Mr Benjamin Bearnot, a final-year medical student at New York University and holder of a Fulbright-Fogarty fellowship in Public Health, spent months committed to HIV and AIDS programmes at UKZN.

In January this year, under the guidance of his Fulbright-Fogarty fellowship mentors Professor Quarraisha Abdool Karim and Dr Ayesha Kharsany of the Centre for the AIDS Programme of Research in South Africa (CAPRISA), Bearnot established a collaborative relationship with UKZN’s HIV/AIDS Programme. 

Through this partnership, Bearnot together with Ms Nomonde Magantolo, the HIV/AIDS Programme Co-ordinator, assisted staff in the HIV/AIDS Programme with programmatic evaluation and employing innovative ways to increase HIV testing uptake on the Howard College campus.

‘While HIV prevalence has been shown to be lower in the tertiary education sector than in the wider community, universities are in the vanguard of South African society and have important roles in the education and protection of future African leaders, executives and scholars,’ said Bearnot.

Since 2010, students and staff wanting HIV counselling and testing (HCT) on UKZN campuses had to arrange appointments in advance at the campus clinic.  Under this system, the number of students and staff testing on campus fell as waiting times for appointments grew.  Another concern was that many students and staff failed to arrive for appointments, possibly after having a change of mind.

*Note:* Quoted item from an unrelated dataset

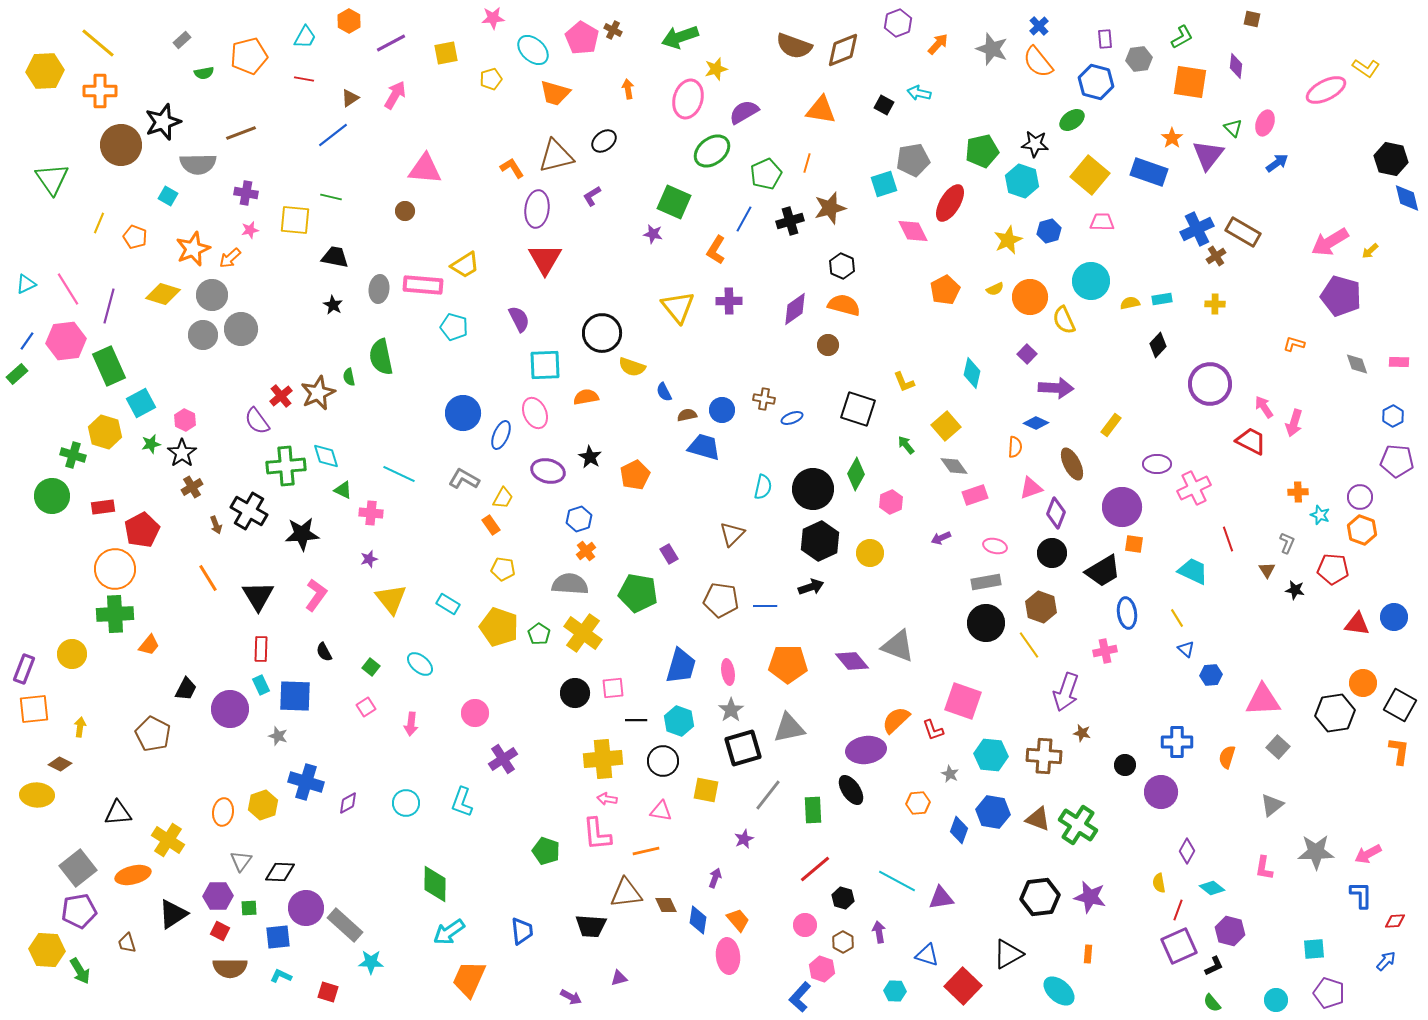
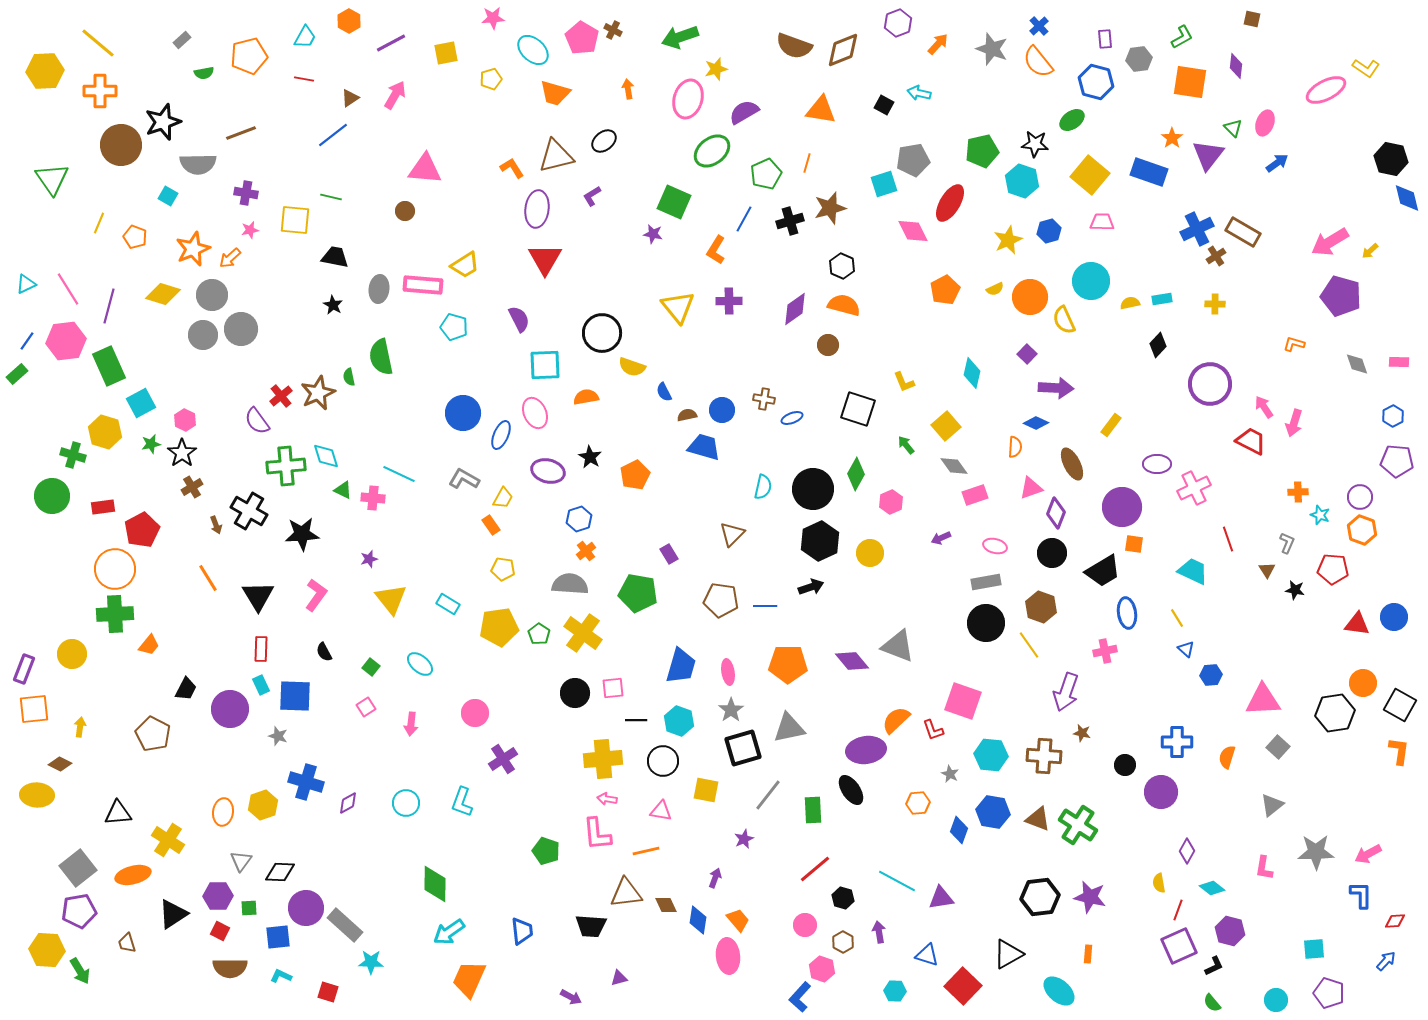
pink cross at (371, 513): moved 2 px right, 15 px up
yellow pentagon at (499, 627): rotated 27 degrees counterclockwise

‘To address this, we began by hiring two trained HIV counsellors to provide HCT services at two locations on campus – the campus clinic and the HIV/AIDS Support Unit – and eliminating the requirement for making an appointment,’ said Bearnot.

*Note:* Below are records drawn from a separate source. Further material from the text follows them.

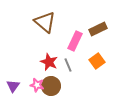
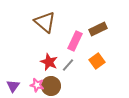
gray line: rotated 64 degrees clockwise
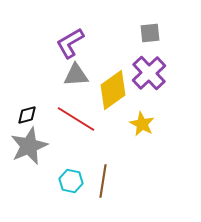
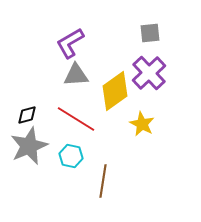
yellow diamond: moved 2 px right, 1 px down
cyan hexagon: moved 25 px up
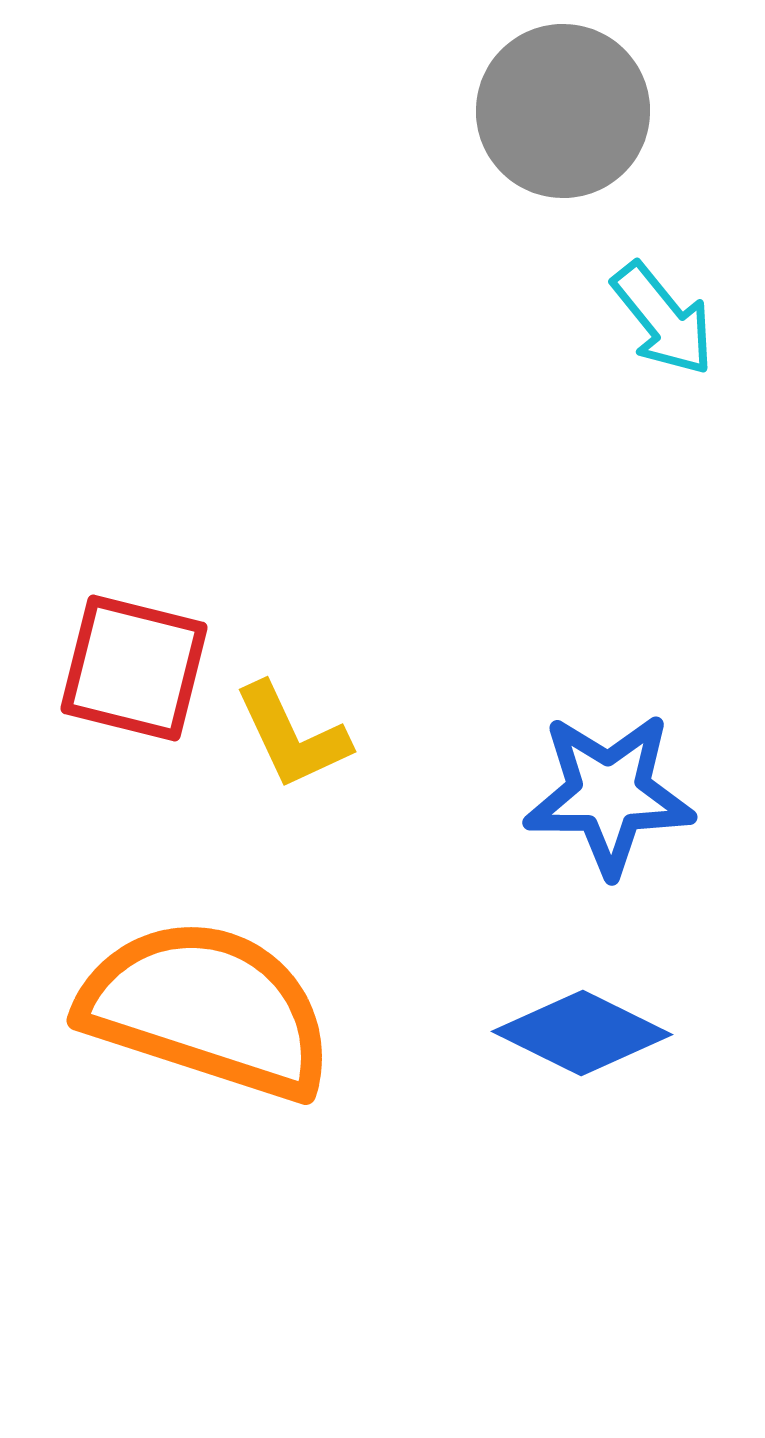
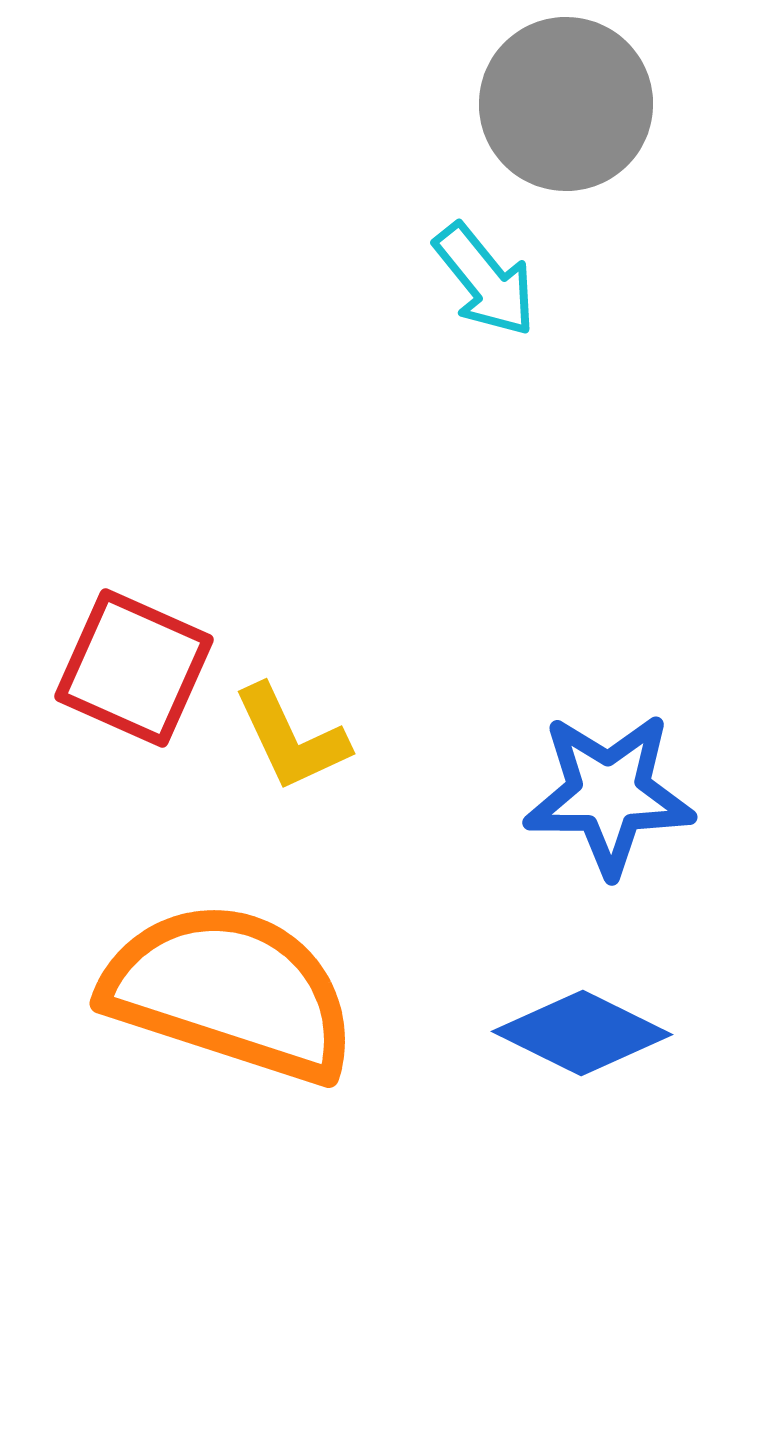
gray circle: moved 3 px right, 7 px up
cyan arrow: moved 178 px left, 39 px up
red square: rotated 10 degrees clockwise
yellow L-shape: moved 1 px left, 2 px down
orange semicircle: moved 23 px right, 17 px up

Furthermore, they designed an HIV testing service that was compatible with and targeted to the specific needs of a university student population.

Bearnot was instrumental in developing a communications campaign to help further catalyse students’ reinvigorated enthusiasm for testing, which is called Value In Prevention or VIP. 

‘As part of this campaign we have placed posters on campus informing students of our new drop-in HIV testing service and advising them that they can become VIPs in their university community by knowing their HIV status and encouraging members of their social networks to do the same,’ said Bearnot.

Staff in the HIV/AIDS Programme said within the first three months of the improved HCT strategy, they had tested more than 1000 UKZN students and staff – over three times the number tested at the Howard College campus clinic last year.  ‘Many of the students arrive in groups and often return after their own HIV test with other friends to get tested.  There is a tremendous energy surrounding the HIV/AIDS programme, and after the successes of our pilot project, we are optimistic about sustaining our services at Howard College and extending these programmatic gains to other UKZN campuses and beyond in the coming months.’

Bearnot said he had been fortunate to work at CAPRISA and at the HIV/AIDS Support Unit. ‘The people I have worked with are very bright and hard working.’

‘In the absence of a vaccine we need to use a collaboration of strategies to end HIV… The goal is an HIV free generation.’

HIV Counsellors, Ms Pinky Myaka and Ms Londeka Masobo, and Health Promoter in the HIV/AIDS programme, Ms Noxolo Bathembu, said although there was still a lot of negative feeling around HIV, the programme was happy to be helping create a new generation of leaders who would be sensitive and break down the stigma around the disease.